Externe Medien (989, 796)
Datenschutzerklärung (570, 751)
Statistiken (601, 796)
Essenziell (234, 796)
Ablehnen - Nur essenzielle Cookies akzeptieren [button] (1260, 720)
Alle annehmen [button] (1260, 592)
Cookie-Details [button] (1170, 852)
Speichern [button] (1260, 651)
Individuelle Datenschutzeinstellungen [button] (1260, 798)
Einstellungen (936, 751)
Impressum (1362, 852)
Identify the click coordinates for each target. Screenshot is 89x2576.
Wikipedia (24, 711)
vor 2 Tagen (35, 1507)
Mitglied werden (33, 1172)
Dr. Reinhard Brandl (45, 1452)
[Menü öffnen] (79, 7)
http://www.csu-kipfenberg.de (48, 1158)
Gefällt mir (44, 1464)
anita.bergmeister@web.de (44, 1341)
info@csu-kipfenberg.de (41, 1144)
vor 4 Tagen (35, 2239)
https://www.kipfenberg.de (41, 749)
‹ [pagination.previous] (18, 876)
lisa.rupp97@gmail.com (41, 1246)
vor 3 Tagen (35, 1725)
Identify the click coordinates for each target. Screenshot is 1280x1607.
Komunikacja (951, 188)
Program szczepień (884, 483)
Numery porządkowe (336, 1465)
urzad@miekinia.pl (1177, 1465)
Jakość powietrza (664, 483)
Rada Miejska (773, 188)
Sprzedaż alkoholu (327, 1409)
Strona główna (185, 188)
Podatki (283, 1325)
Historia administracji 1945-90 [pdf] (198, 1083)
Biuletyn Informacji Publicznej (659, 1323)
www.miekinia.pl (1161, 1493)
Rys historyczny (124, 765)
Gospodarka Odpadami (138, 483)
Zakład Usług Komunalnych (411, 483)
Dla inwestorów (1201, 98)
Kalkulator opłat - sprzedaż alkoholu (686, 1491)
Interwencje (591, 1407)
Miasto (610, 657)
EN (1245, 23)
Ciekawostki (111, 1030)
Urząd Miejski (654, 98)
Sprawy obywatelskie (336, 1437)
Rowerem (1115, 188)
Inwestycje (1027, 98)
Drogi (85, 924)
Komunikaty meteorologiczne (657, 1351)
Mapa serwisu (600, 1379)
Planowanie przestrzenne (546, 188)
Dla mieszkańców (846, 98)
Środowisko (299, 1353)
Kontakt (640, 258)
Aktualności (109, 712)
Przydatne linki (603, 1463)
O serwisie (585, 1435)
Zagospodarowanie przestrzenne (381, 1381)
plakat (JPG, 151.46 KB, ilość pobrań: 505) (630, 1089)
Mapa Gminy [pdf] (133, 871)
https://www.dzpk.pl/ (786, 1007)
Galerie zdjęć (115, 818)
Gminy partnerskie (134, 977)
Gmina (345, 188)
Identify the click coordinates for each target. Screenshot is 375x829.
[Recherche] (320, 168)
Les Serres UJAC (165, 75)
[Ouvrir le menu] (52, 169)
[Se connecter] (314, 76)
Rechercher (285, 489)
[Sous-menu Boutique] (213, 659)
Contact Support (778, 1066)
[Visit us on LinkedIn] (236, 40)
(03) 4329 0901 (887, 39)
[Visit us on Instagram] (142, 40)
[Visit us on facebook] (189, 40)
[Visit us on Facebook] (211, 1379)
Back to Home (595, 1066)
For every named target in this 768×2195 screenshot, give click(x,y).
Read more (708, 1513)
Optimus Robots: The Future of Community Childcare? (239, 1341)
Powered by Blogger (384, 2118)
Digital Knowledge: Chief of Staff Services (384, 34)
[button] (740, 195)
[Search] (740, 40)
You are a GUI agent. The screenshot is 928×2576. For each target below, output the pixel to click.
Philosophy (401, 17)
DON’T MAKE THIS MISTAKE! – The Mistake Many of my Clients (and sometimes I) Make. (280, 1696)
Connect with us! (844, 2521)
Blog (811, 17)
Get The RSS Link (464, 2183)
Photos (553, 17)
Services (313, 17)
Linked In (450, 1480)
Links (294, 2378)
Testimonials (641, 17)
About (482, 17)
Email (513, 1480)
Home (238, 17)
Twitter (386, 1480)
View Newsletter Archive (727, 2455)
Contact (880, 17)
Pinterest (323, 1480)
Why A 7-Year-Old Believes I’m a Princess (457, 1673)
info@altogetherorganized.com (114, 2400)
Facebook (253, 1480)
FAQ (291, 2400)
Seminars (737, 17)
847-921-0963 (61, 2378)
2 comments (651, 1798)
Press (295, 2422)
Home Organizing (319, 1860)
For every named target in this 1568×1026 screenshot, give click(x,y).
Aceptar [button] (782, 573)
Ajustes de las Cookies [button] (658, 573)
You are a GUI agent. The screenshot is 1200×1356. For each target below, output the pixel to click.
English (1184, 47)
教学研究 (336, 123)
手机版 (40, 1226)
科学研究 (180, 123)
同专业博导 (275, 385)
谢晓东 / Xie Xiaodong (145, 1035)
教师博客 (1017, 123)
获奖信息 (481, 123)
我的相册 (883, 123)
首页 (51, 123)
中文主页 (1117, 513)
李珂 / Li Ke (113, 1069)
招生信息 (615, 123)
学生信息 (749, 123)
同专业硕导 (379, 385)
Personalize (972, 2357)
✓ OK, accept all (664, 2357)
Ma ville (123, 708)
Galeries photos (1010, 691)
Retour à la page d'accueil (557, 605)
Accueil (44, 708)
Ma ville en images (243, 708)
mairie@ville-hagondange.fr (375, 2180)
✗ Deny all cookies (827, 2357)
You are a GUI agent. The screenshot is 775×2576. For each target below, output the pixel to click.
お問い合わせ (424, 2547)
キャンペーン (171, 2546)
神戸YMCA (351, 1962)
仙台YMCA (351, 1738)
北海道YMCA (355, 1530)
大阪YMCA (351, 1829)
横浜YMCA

_Task goal_
Check each line above for the string "Identify" and show the ones that have it.

_Written response_
Identify the click coordinates for each target. Screenshot is 89x2576.
Identify the click coordinates for each target. Screenshot is 1280x1607.
Identify the click coordinates for each target. Screenshot is 375x829.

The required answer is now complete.